It is not a “Bible movie” in the usual sense, with all the story beats predetermined by the text, and actors in ancient Near Eastern couture hitting their marks and saying all the expected things. It is something more vital, surprising and confounding: a work of art and imagination that makes this most familiar of tales strange and new: at times illuminating the text, at times stretching it to the breaking point, at times inviting cross-examination and critique.
For many pious moviegoers, I suspect some of the film’s more provocative flourishes will be a bridge too far. Less pious viewers, meanwhile, may be put off by the biblical subject matter. Have Aronofsky (raised with a Jewish education) and co-writer Ari Handel made a film that’s too religious for secular viewers and too secular for religious ones? Who is the audience?
Well, I am, to begin with. For a lifelong Bible geek and lover of movie-making and storytelling like me, Noah is a rare gift: a blend of epic spectacle, startling character drama and creative reworking of Scripture and other ancient Jewish and rabbinic writings. It’s a movie with much to look at, much to think about and much to feel; a movie to argue about, and argue with.

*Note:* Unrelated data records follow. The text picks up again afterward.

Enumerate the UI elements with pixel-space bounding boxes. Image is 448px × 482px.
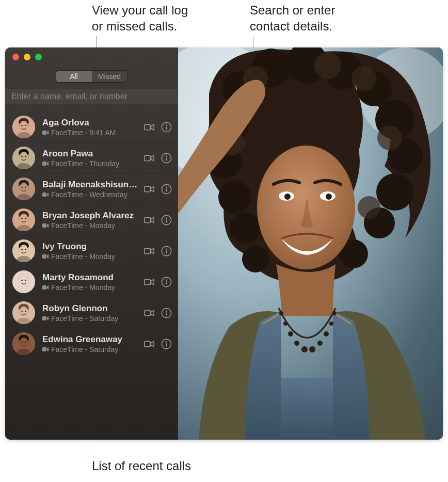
- svg-point-119: [332, 311, 337, 315]
- fullscreen-window-button[interactable]: [35, 54, 42, 60]
- call-actions: [143, 183, 173, 196]
- call-row[interactable]: Ivy TruongFaceTime - Monday: [5, 235, 178, 266]
- svg-rect-15: [42, 161, 46, 165]
- svg-rect-66: [145, 310, 151, 316]
- svg-point-13: [21, 156, 23, 157]
- video-call-button[interactable]: [143, 307, 156, 319]
- svg-point-97: [242, 246, 269, 272]
- svg-point-58: [166, 279, 167, 281]
- tab-missed[interactable]: Missed: [92, 71, 127, 82]
- avatar: [12, 147, 35, 169]
- info-button[interactable]: [160, 245, 173, 258]
- svg-point-14: [25, 156, 26, 157]
- svg-rect-6: [145, 124, 151, 130]
- call-type-time: FaceTime - Saturday: [51, 314, 118, 323]
- svg-rect-36: [145, 217, 151, 223]
- svg-point-73: [21, 342, 23, 343]
- call-actions: [143, 338, 173, 350]
- info-button[interactable]: [160, 152, 173, 165]
- info-button[interactable]: [160, 183, 173, 196]
- call-row[interactable]: Marty RosamondFaceTime - Monday: [5, 266, 178, 297]
- svg-point-108: [326, 194, 332, 200]
- avatar: [12, 301, 35, 324]
- svg-point-116: [317, 341, 323, 346]
- svg-point-115: [309, 346, 315, 352]
- svg-rect-65: [42, 316, 46, 320]
- svg-point-54: [25, 280, 26, 281]
- avatar: [12, 270, 35, 293]
- call-actions: [143, 276, 173, 288]
- video-icon: [42, 221, 49, 230]
- video-icon: [42, 128, 49, 137]
- contact-name: Balaji Meenakshisun…: [42, 180, 140, 190]
- svg-point-107: [284, 194, 291, 200]
- call-meta: FaceTime - Monday: [42, 283, 140, 292]
- call-actions: [143, 214, 173, 227]
- call-row[interactable]: Aga OrlovaFaceTime - 9:41 AM: [5, 111, 178, 142]
- info-button[interactable]: [160, 214, 173, 227]
- avatar: [12, 332, 35, 355]
- svg-point-114: [301, 346, 308, 352]
- call-type-time: FaceTime - 9:41 AM: [51, 128, 116, 137]
- call-row[interactable]: Robyn GlennonFaceTime - Saturday: [5, 297, 178, 328]
- sidebar: All Missed Aga OrlovaFaceTime - 9:41 AM …: [5, 47, 178, 440]
- svg-point-90: [376, 173, 413, 211]
- svg-point-99: [314, 52, 341, 79]
- call-actions: [143, 121, 173, 134]
- call-info: Ivy TruongFaceTime - Monday: [42, 242, 140, 261]
- video-call-button[interactable]: [143, 183, 156, 196]
- svg-point-111: [283, 322, 287, 326]
- svg-point-63: [21, 311, 23, 312]
- svg-point-48: [166, 248, 167, 250]
- recent-calls-list: Aga OrlovaFaceTime - 9:41 AM Aroon PawaF…: [5, 104, 178, 440]
- search-input[interactable]: [5, 89, 178, 104]
- video-icon: [42, 314, 49, 323]
- callout-tabs: View your call log or missed calls.: [92, 2, 188, 34]
- video-icon: [42, 252, 49, 261]
- svg-point-78: [166, 341, 167, 343]
- svg-point-4: [25, 125, 26, 126]
- video-call-button[interactable]: [143, 121, 156, 134]
- video-call-button[interactable]: [143, 214, 156, 227]
- call-row[interactable]: Balaji Meenakshisun…FaceTime - Wednesday: [5, 173, 178, 204]
- svg-point-117: [324, 331, 329, 336]
- call-actions: [143, 307, 173, 319]
- contact-name: Marty Rosamond: [42, 272, 140, 283]
- svg-rect-55: [42, 285, 46, 289]
- svg-rect-75: [42, 347, 46, 351]
- svg-rect-26: [145, 186, 151, 192]
- svg-point-74: [25, 342, 26, 343]
- call-type-time: FaceTime - Thursday: [51, 159, 119, 168]
- call-row[interactable]: Bryan Joseph AlvarezFaceTime - Monday: [5, 204, 178, 235]
- video-call-button[interactable]: [143, 245, 156, 258]
- call-row[interactable]: Aroon PawaFaceTime - Thursday: [5, 142, 178, 173]
- avatar: [12, 178, 35, 200]
- contact-name: Edwina Greenaway: [42, 334, 140, 345]
- svg-point-94: [218, 181, 251, 214]
- call-info: Robyn GlennonFaceTime - Saturday: [42, 303, 140, 323]
- svg-point-44: [25, 249, 26, 250]
- video-call-button[interactable]: [143, 338, 156, 350]
- close-window-button[interactable]: [12, 54, 19, 60]
- svg-rect-109: [281, 378, 333, 440]
- info-button[interactable]: [160, 338, 173, 350]
- tab-all[interactable]: All: [56, 71, 92, 82]
- minimize-window-button[interactable]: [24, 54, 30, 60]
- call-meta: FaceTime - Monday: [42, 252, 140, 261]
- call-row[interactable]: Edwina GreenawayFaceTime - Saturday: [5, 328, 178, 359]
- svg-point-64: [25, 311, 26, 312]
- call-meta: FaceTime - Wednesday: [42, 190, 140, 199]
- video-icon: [42, 190, 49, 199]
- contact-name: Bryan Joseph Alvarez: [42, 211, 140, 221]
- call-type-time: FaceTime - Wednesday: [51, 190, 127, 199]
- svg-point-68: [166, 310, 167, 312]
- video-call-button[interactable]: [143, 152, 156, 165]
- avatar: [12, 116, 35, 138]
- info-button[interactable]: [160, 276, 173, 288]
- avatar: [12, 239, 35, 262]
- video-call-button[interactable]: [143, 276, 156, 288]
- svg-point-53: [21, 280, 23, 281]
- info-button[interactable]: [160, 121, 173, 134]
- info-button[interactable]: [160, 307, 173, 319]
- call-info: Bryan Joseph AlvarezFaceTime - Monday: [42, 211, 140, 230]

It’s certainly not the picture-book story that most of us grow up with, all cheerful ark-building, adorable animals and a gravely pious, white-bearded protagonist. Noah, played by a flinty, authoritative Russell Crowe, is the hero, but that doesn’t make him saintly. Or, if he is saintly, it’s worth recalling that some of the saints could be off-putting, harsh, even ruthless. We want our heroes to be paragons of virtue and enlightenment. Yet when you get down to it, the difference between Moses or David and corrupt Hophni and Phineas is one of degree, not kind. We are all made of the same fallen stuff.